I was looking at GLA and GLE lamps since they are long life, but I don't know if I should get the 750w(GLE) or 575w(GLA).
 
I'd start with looking at Altman's data sheets for the fixtures. I want to say a 6x12 is equivalentish to a 26 degree instrument in terms of beam spread. Check the sockets on them for signs of arcing. I just retired a dozen sockets due to EHGs arcing themselves to death. For deciding, if you have the time and can afford it, get one of each and try them. Worst case, you have a 575W lamp that you'll probably never use. a 750 can always be saved for when extra punch is needed for something special.
 
If you are mixing them with 1000w pars, I would stick with the 750. The 360Q is a good fixture. Not as good as an S4, but not something to be tossed aside. That said, the S4 is a bit more efficient. You could probably use 575's in an S4, but for the 360, start by ordering a couple of the 750's and see how they mix.
 
Look to the Philips #6981P, and ANSI GLD or for long life GLE lamps once sockets as above probably replaced and fixtures cleaned. Refreshed and cleaned Lekos with a better lamp should at least keep up with a Par Can.
 
Look to the Philips #6981P, and ANSI GLD or for long life GLE lamps once sockets as above probably replaced and fixtures cleaned. Refreshed and cleaned Lekos with a better lamp should at least keep up with a Par Can.

Thanks Everyone.

Ship the 6981P looks great but the GLE seems more cost effective. Although maybe I'll get a couple for gobos.
 
Also, if your throw is only 20 - 30 Ft , why are the PAR's lamped at 1000W? That is a HUGE amount of heat and light. I would encourage them to drop that down to 600W lamps are maybe even less. Then your 6X12's will look great when mixed in. It will alo help with the AirCon by putting less heat into the air.
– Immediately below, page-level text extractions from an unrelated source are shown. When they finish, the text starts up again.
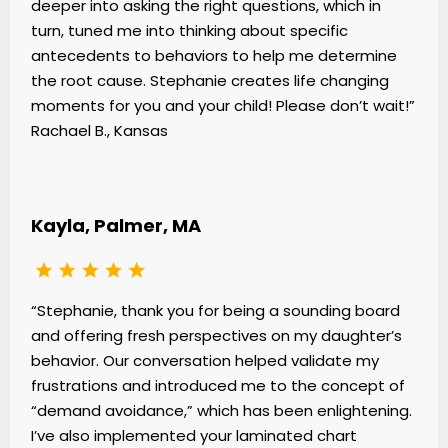
deeper into asking the right questions, which in
turn, tuned me into thinking about specific
antecedents to behaviors to help me determine
the root cause. Stephanie creates life changing
moments for you and your child! Please don’t wait!”
Rachael B., Kansas
Kayla, Palmer, MA
“Stephanie, thank you for being a sounding board
and offering fresh perspectives on my daughter’s
behavior. Our conversation helped validate my
frustrations and introduced me to the concept of
“demand avoidance,” which has been enlightening.
I’ve also implemented your laminated chart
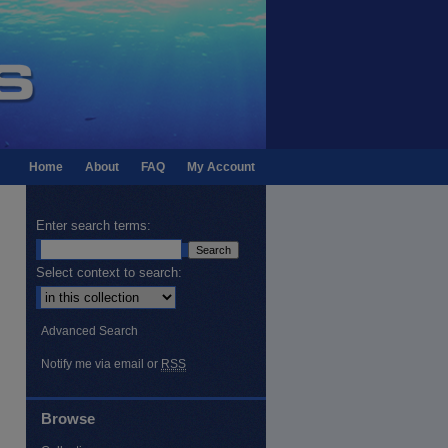
Home
About
FAQ
My Account
Enter search terms:
Select context to search:
Advanced Search
Notify me via email or
RSS
Browse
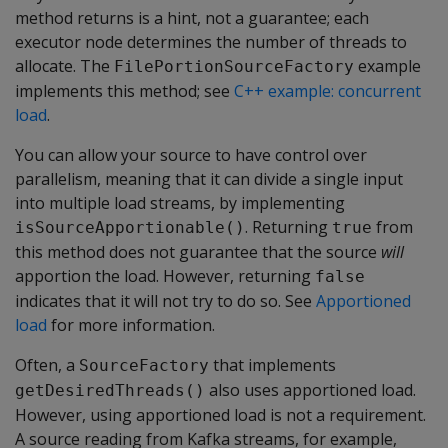
method returns is a hint, not a guarantee; each
executor node determines the number of threads to
allocate. The
example
FilePortionSourceFactory
implements this method; see
C++ example: concurrent
load
.
You can allow your source to have control over
parallelism, meaning that it can divide a single input
into multiple load streams, by implementing
. Returning
from
isSourceApportionable()
true
this method does not guarantee that the source
will
apportion the load. However, returning
false
indicates that it will not try to do so. See
Apportioned
load
for more information.
Often, a
that implements
SourceFactory
also uses apportioned load.
getDesiredThreads()
However, using apportioned load is not a requirement.
A source reading from Kafka streams, for example,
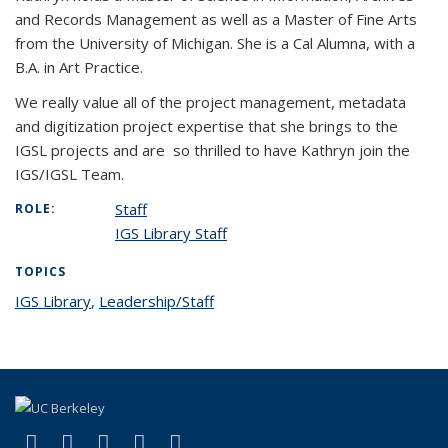
and Records Management as well as a Master of Fine Arts
from the University of Michigan. She is a Cal Alumna, with a
B.A. in Art Practice.
We really value all of the project management, metadata
and digitization project expertise that she brings to the
IGSL projects and are so thrilled to have Kathryn join the
IGS/IGSL Team.
Staff
ROLE:
IGS Library Staff
TOPICS
IGS Library
topic page
,
Leadership/Staff
topic page
(link is external)
(link is external)
(link is external)
(link is external)
(link is external)
Facebook
X (formerly Twitter)
LinkedIn
YouTube
Instagram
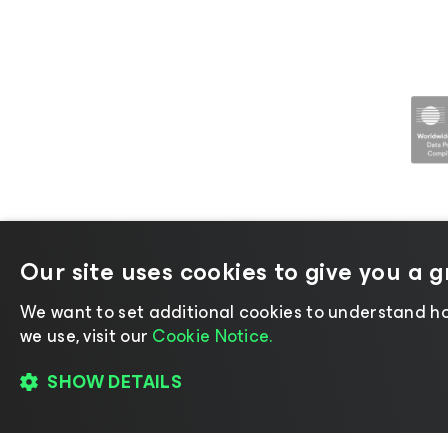
Our site uses cookies to give you a 
©2026 Veeam® Software |
Privacy No
We want to set additional cookies to understand ho
we use, visit our
Cookie Notice.
SHOW DETAILS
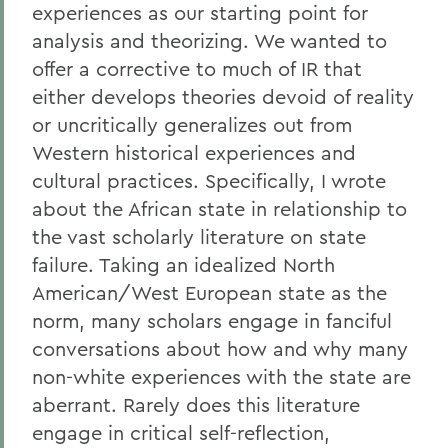
experiences as our starting point for
analysis and theorizing. We wanted to
offer a corrective to much of IR that
either develops theories devoid of reality
or uncritically generalizes out from
Western historical experiences and
cultural practices. Specifically, I wrote
about the African state in relationship to
the vast scholarly literature on state
failure. Taking an idealized North
American/West European state as the
norm, many scholars engage in fanciful
conversations about how and why many
non-white experiences with the state are
aberrant. Rarely does this literature
engage in critical self-reflection,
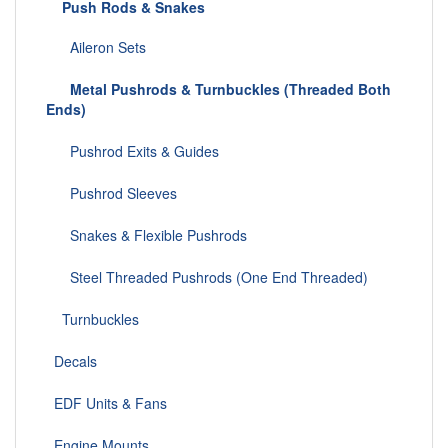
Push Rods & Snakes
Aileron Sets
Metal Pushrods & Turnbuckles (Threaded Both
Ends)
Pushrod Exits & Guides
Pushrod Sleeves
Snakes & Flexible Pushrods
Steel Threaded Pushrods (One End Threaded)
Turnbuckles
Decals
EDF Units & Fans
Engine Mounts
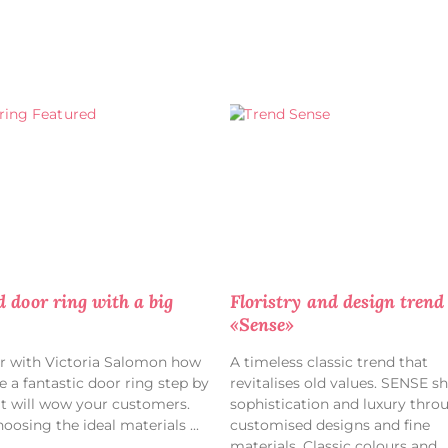
d door ring with a big
Floristry and design trend
«Sense»
r with Victoria Salomon how
A timeless classic trend that
e a fantastic door ring step by
revitalises old values. SENSE s
at will wow your customers.
sophistication and luxury thro
oosing the ideal materials
customised designs and fine
materials. Classic colours and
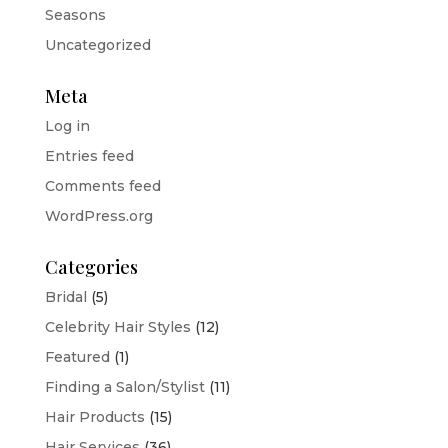
Seasons
Uncategorized
Meta
Log in
Entries feed
Comments feed
WordPress.org
Categories
Bridal
(5)
Celebrity Hair Styles
(12)
Featured
(1)
Finding a Salon/Stylist
(11)
Hair Products
(15)
Hair Services
(36)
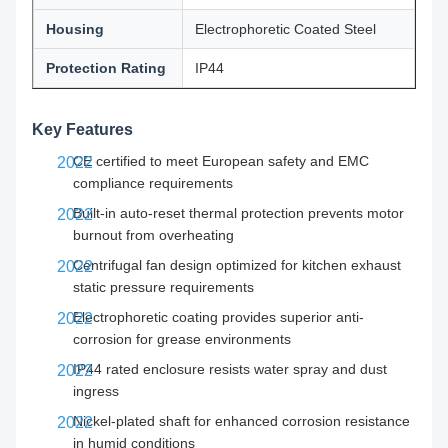
Housing
Electrophoretic Coated Steel
Protection Rating
IP44
Key Features
CE certified to meet European safety and EMC
compliance requirements
Built-in auto-reset thermal protection prevents motor
burnout from overheating
Centrifugal fan design optimized for kitchen exhaust
static pressure requirements
Electrophoretic coating provides superior anti-
corrosion for grease environments
IP44 rated enclosure resists water spray and dust
ingress
Nickel-plated shaft for enhanced corrosion resistance
in humid conditions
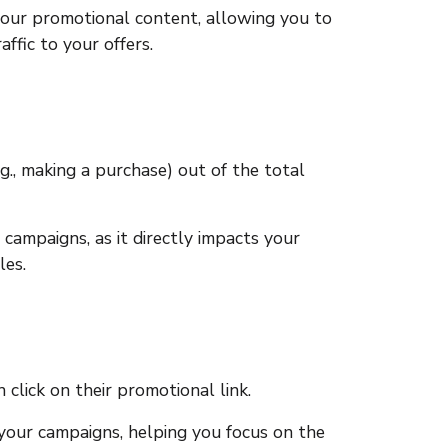
your promotional content, allowing you to
fic to your offers.
g., making a purchase) out of the total
 campaigns, as it directly impacts your
les.
click on their promotional link.
 your campaigns, helping you focus on the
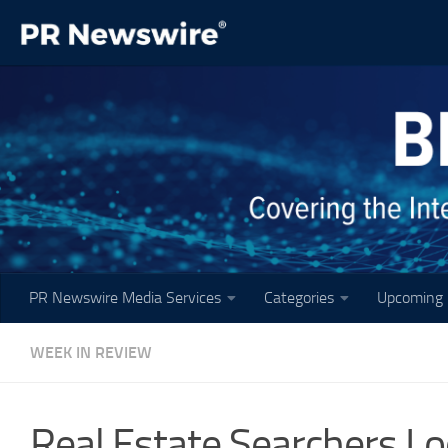
Skip to content
PR Newswire Media Services
Categories
Upcoming 
WEEK IN REVIEW
Real Estate Searchers L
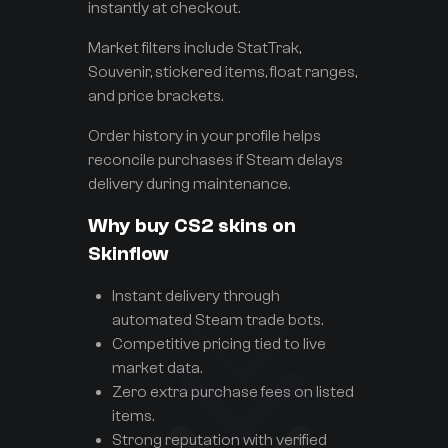
instantly at checkout.
Market filters include StatTrak,
Souvenir, stickered items, float ranges,
and price brackets.
Order history in your profile helps
reconcile purchases if Steam delays
delivery during maintenance.
Why buy CS2 skins on
Skinflow
Instant delivery through
automated Steam trade bots.
Competitive pricing tied to live
market data.
Zero extra purchase fees on listed
items.
Strong reputation with verified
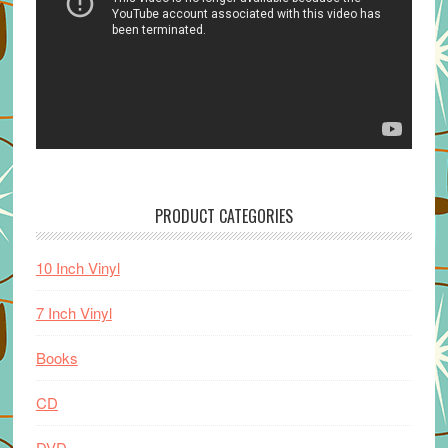
PRODUCT CATEGORIES
10 Inch Vinyl
7 Inch Vinyl
Books
CD
DVD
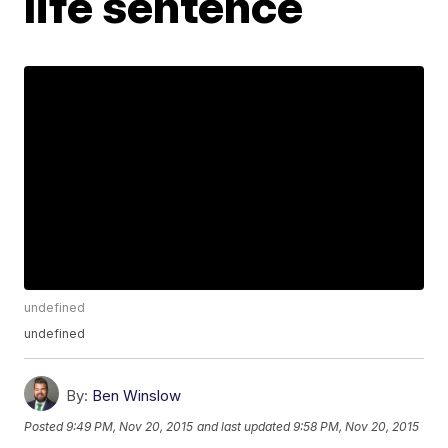
life sentence
undefined
undefined
By:
Ben Winslow
Posted
9:49 PM, Nov 20, 2015
and last updated
9:58 PM, Nov 20, 2015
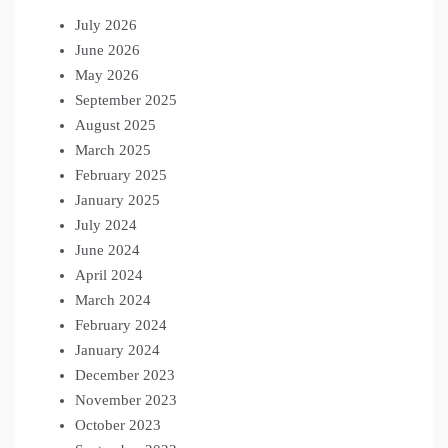
July 2026
June 2026
May 2026
September 2025
August 2025
March 2025
February 2025
January 2025
July 2024
June 2024
April 2024
March 2024
February 2024
January 2024
December 2023
November 2023
October 2023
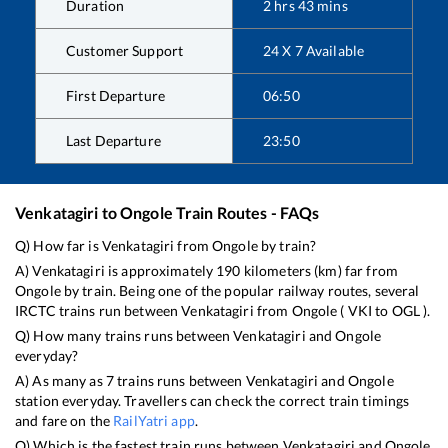
Duration
2
hrs
43
mins
Customer Support
24 X 7 Available
First Departure
06:50
Last Departure
23:50
Venkatagiri
to
Ongole
Train Routes - FAQs
Q) How far is
Venkatagiri
from
Ongole
by train?
A)
Venkatagiri
is approximately
190
kilometers (km) far from
Ongole
by train. Being one of the popular railway routes, several
IRCTC trains run between
Venkatagiri
from
Ongole
(
VKI
to
OGL
).
Q) How many trains runs between
Venkatagiri
and
Ongole
everyday?
A) As many as
7
trains runs between
Venkatagiri
and
Ongole
station everyday. Travellers can check the correct train timings
and fare on the
RailYatri app
.
Q) Which is the fastest train runs between
Venkatagiri
and
Ongole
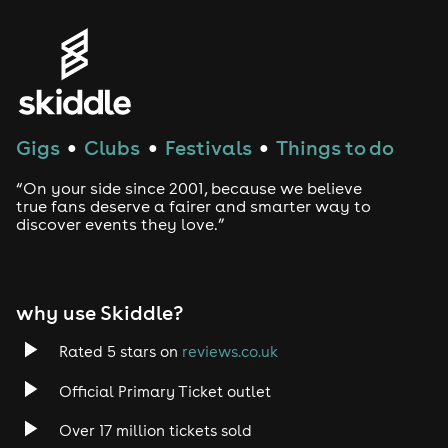
Gigs
Clubs
Festivals
Things to do
●
●
●
“On your side since 2001, because we believe
true fans deserve a fairer and smarter way to
discover events they love.”
why use Skiddle?
Rated 5 stars on
reviews.co.uk
Official Primary Ticket outlet
Over 17 million tickets sold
I was in a similar situation. I eneded up moving all the PARs to the Stage electrics to be wash instruments. All of my fronts came from 6X(9 or 12 depending on location) and reserved a few 6Xwhatever for gobos and such.

Just my $0.02
 
Yeah they don't really need to be 1000w, but thats whats in them and they all still work. Since this is a school the budget is not their to go through just to put lower wattage lamps in. I have decided on GLE lamps and to make things better I looked at most of the fixtures today and the sockets seem to be in pretty good shape (no signs of arcing) and someone at some point went through and replaced the original reflectors with super reflectors!!!! I did check today on the sizes and it appears that their is a mix of 6x9s and 6x12s. I also have some 6x12 360 radial ellipsoidals. Is an EGG lamp the one I want for these? Also does the 360Q 6x4.5 able to take a 750w lamp? It seems like that would be a lot of heat in that little fixture.
 
I'm surprised that your 6x9's still have intact front and rear lenses. That's where the 1,000w lamps will really get you. I agree with your perception though -- they've been used that way for who knows how long... Might as well replace the lamps with the proper wattage as they die.

I do believe the 750w EGG lamp is what you want for the radial ellipsoidals. There is also a 500w EGE option.

I see your hesitation regarding the 4.5x6.5, but it is UL listed for 750w. That rear lens is smaller (more able to dissipate heat) and not much closer to the lamp than a rear 6x9 lens, so I imagine all evens out. Also, the 4.5x6.5 optics only require the single lens, so the heat probably gets passed through that little lens fairly readily. I'd probably just lamp the 360Q's to 575w and do the radials at 750 (they will need the extra wattage to keep up).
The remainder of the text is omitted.